<<<<

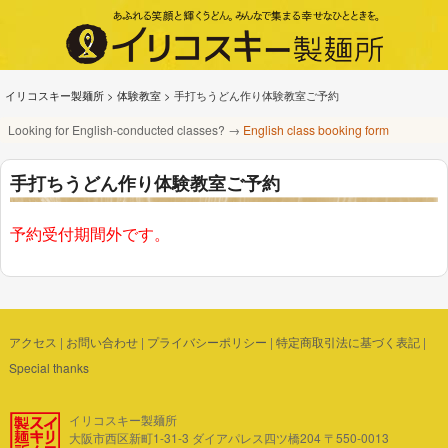
イリコスキー製麺所
>
体験教室
>
手打ちうどん作り体験教室ご予約
Looking for English-conducted classes? →
English class booking form
手打ちうどん作り体験教室ご予約
予約受付期間外です。
アクセス
|
お問い合わせ
|
プライバシーポリシー
|
特定商取引法に基づく表記
|
Special thanks
イリコスキー製麺所
大阪市西区新町1-31-3 ダイアパレス四ツ橋204 〒550-0013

>>>>

REQUIREMENT:
In the records above, some lines hold the word "English". Say how many, and nothing more.

TASK OUTPUT:
2